Saturday, October 19, 2019

Posted at: Sep 20, 2019, 7:23 AM; last updated: Sep 20, 2019, 1:47 PM (IST)

Of vehicle theft, ransom call & loot

Modus operandi

  • After the vehicle theft, the accused call up its owner, asking him to pay anything between Rs 5,00-10,000to get it back
  • But there is no guarantee that the accused will return the vehicle to the owner after getting money from him
  • They may rob him of the valuables that he might be carrying with him and even take the vehicle along
Of vehicle theft, ransom call & loot
Photo for representational purpose only.

Sumedha Sharma
Tribune News Service
Gurugram, September 19

Black-coloured Pulsar bike of Sunny Yadav (42) was stolen from outside his house at Sohna earlier this month. As he was preparing to approach the police, he received a phone call from an anonymous number.

“Bhai apni motorcycle dhund raa hai ke. Humne thaayi hai, aur hum hi wapas kar saken hain. (Looking for your bike? We have stolen it and only we can return it),” said the caller.

“He told me that by the time I would lodge an FIR, my bike would have been sold part-by-part. I was asked to cough up Rs 10,000 to get it back. Thinking it to be a better option, I arranged money and set out for the designated spot in Nagina, Mewat,” Yadav said.

There, he was accosted by three men who had come riding his stolen bike and had their faces covered. One of them pulled out a dagger, while others snatched his purse, chain and beat him up before fleeing on his bike.

Yadav is one of the over 70 victims targeted by such “Pakkad” gangs. The trend, which was rampant in UP, has now caught up in Mewat villages falling in Haryana and Rajasthan. In fact, villages such as Chor Garhi, Kishan Garh, Lungiya Kalan, Jamal Garh, Athan Gaon and parts of Nagina have turned into dens of vehicle-lifters.

“Vehicle lifting is very risky these days. With CCTVs, guards etc., it is a tough task to get a good bike and even if you get one, selling it or its parts is even more risky. Pakkad is the best way out. We get whatever bike we can. Then we approach the bike owner, who generally agrees to pay Rs 5,000-10,000 to get back his bike,” says vehicle-lifter Ahmed (name changed) of Lungiya Kalan, who is accused in over 50 such cases and out on parole.

“We look for bikes that are in good condition.
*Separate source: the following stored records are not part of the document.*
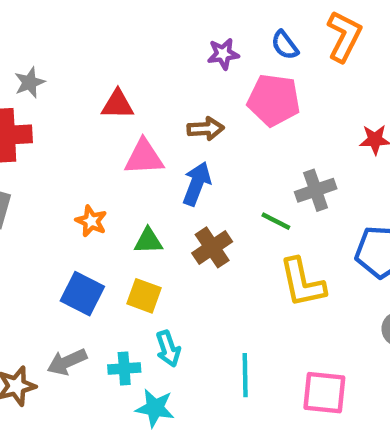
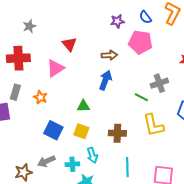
gray star: (30, 82) -> (29, 26), moved
red triangle: (118, 104) -> (69, 44), turned 49
pink triangle: (144, 157) -> (55, 68), moved, turned -30
orange star: (91, 221) -> (40, 97), moved
brown cross: (212, 247) -> (117, 133), moved, turned 36

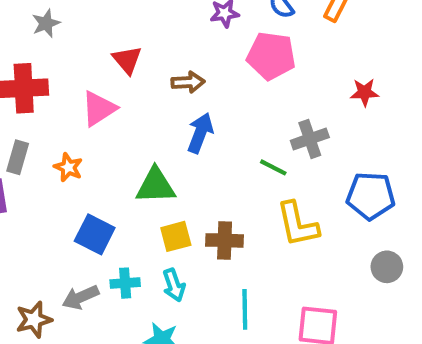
brown arrow: (109, 55) -> (188, 82), moved
green triangle: (83, 106) -> (156, 186), size x1.5
yellow square: (81, 131) -> (176, 236), moved, turned -35
cyan cross: (72, 164) -> (125, 283), moved

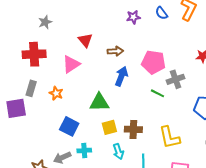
pink pentagon: (271, 56) -> (153, 62), moved
yellow L-shape: (298, 224) -> (169, 137), moved
cyan arrow: (174, 285) -> (118, 151), moved

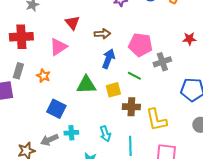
green line: (157, 93) -> (134, 76), moved
yellow square: (109, 127) -> (113, 90), moved
brown cross: (133, 129) -> (131, 107), moved

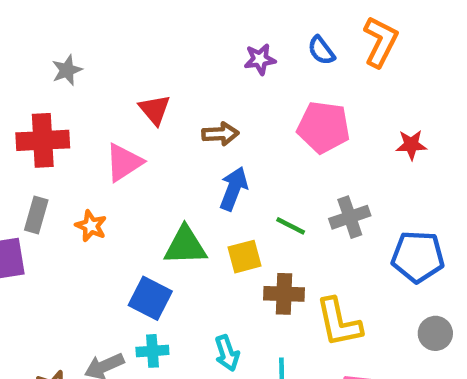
pink pentagon: (140, 45) -> (323, 127), moved
gray cross: (162, 62) -> (350, 217), moved
blue square: (56, 109) -> (150, 298), moved

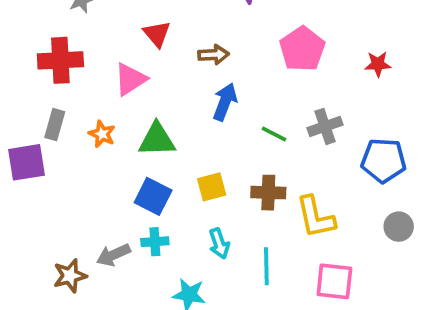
pink pentagon: (323, 127) -> (302, 49), turned 30
green triangle: (185, 246) -> (157, 140), moved
yellow square: (245, 257) -> (212, 187), moved

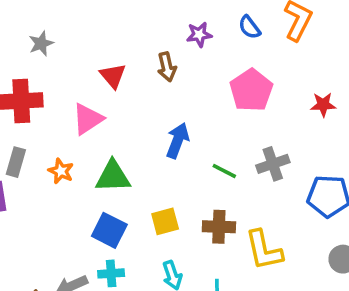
brown arrow: (213, 55) -> (167, 67), moved, turned 80

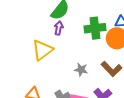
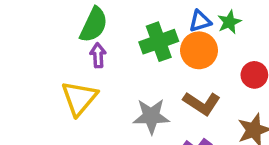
gray star: (81, 70) -> (151, 116), size x1.5

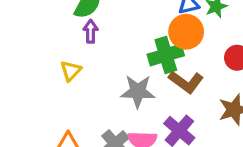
green cross: (159, 42) -> (166, 55), moved
yellow triangle: (79, 98) -> (71, 71), size x0.6

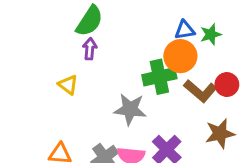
yellow triangle: (71, 71) -> (68, 85), turned -40
brown L-shape: (186, 82) -> (200, 91), moved

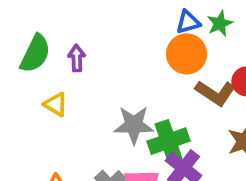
green semicircle: (90, 21) -> (35, 54), moved
green cross: (159, 77) -> (169, 141), moved

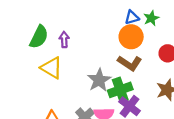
brown L-shape: (215, 93) -> (130, 63), moved
yellow triangle: (56, 104) -> (52, 68), size x1.5
gray star: (134, 125) -> (99, 80), turned -30

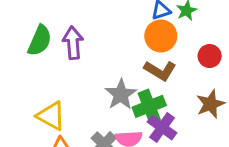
purple arrow: (64, 40) -> (73, 43), size x1.5
yellow triangle: (52, 68) -> (51, 116), moved

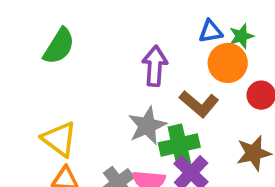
orange circle: (161, 36) -> (228, 63), moved
purple arrow: (73, 43) -> (155, 66), moved

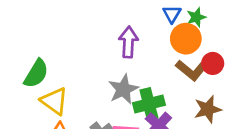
blue triangle: (211, 31) -> (172, 14), turned -48
green semicircle: (59, 46) -> (36, 74), moved
brown L-shape: (199, 104) -> (191, 70), moved

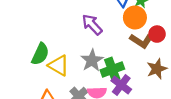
purple arrow: (128, 42) -> (92, 24), turned -40
green semicircle: (36, 74) -> (40, 54), moved
yellow triangle: (54, 101) -> (59, 65), moved

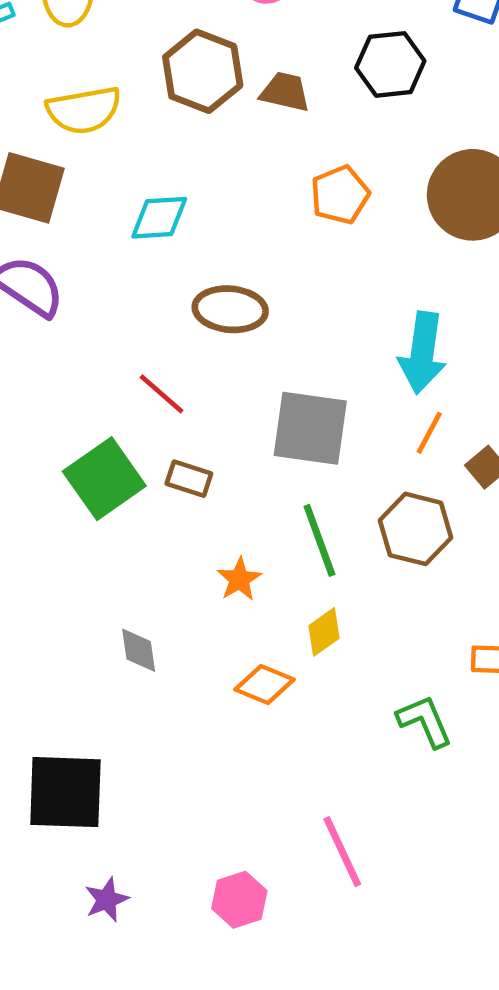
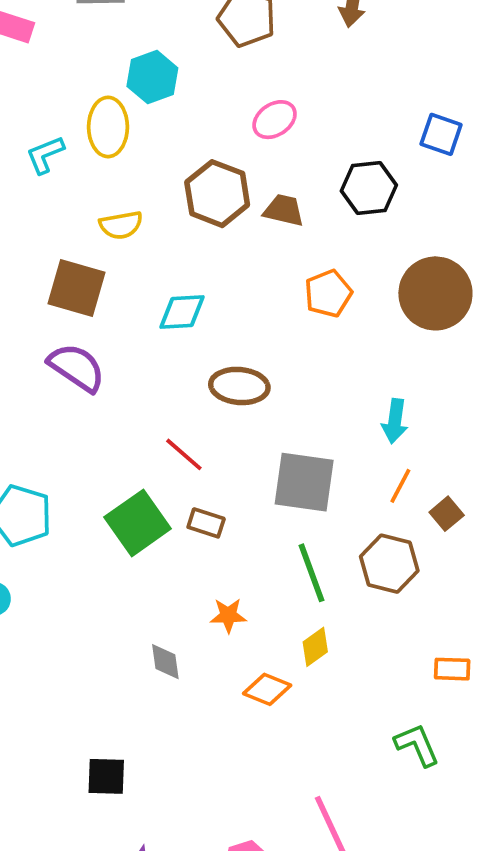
yellow semicircle: (84, 110) -> (121, 225), size x0.7
cyan arrow: (422, 353) -> (395, 421), size x0.7
orange star: (239, 579) -> (228, 615), moved, turned 30
green L-shape: (425, 721) -> (417, 745), moved
black square: (65, 792) -> (106, 776), size x0.6

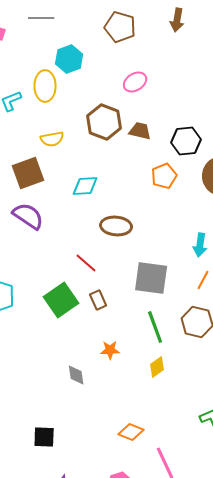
black hexagon: (369, 188) -> (186, 141), moved
brown square: (77, 288) -> (28, 173), turned -36
brown rectangle: (206, 523) -> (98, 300), turned 48
orange diamond: (267, 689) -> (131, 432), moved

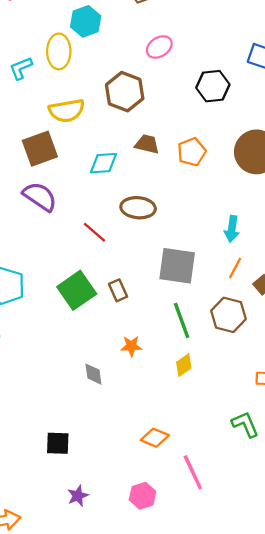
brown trapezoid: (140, 131) -> (147, 144), moved
yellow semicircle: (52, 139) -> (67, 111), size x1.4
black hexagon: (186, 141) -> (213, 86), moved
red line: (86, 263) -> (95, 232), moved

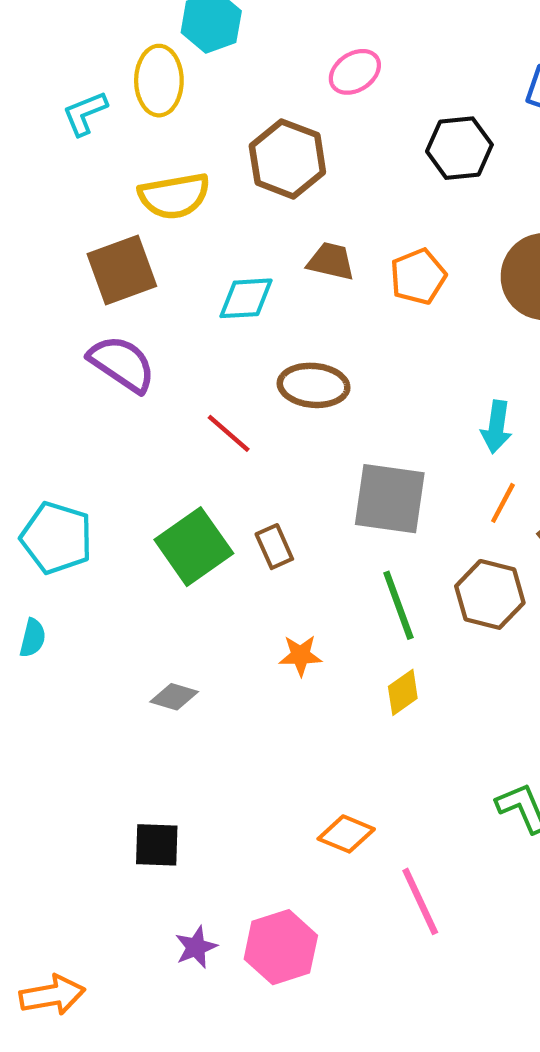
gray diamond: (93, 374) -> (174, 697), moved, turned -65
pink hexagon: (143, 496) -> (281, 947), moved, size x1.4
First these are used to get pakkad target. Whether we will rob him or return the vehicle depends on the circumstances in each individual case. In case we don’t return the bike, we advertise for its sale on OLX and hope to fool somebody else,” reveals his associate.

In all, 271 cases of vehicle lifting were registered in Mewat, but only 18 of them could be recovered. “We book the accused not only for vehicle lifting, but also for gang robbery as two or more persons are generally involved in such conspiracies. We urge people to approach the police in such cases rather than striking any deal with the culprits,” said Nuh SP Sangeeta Kalia.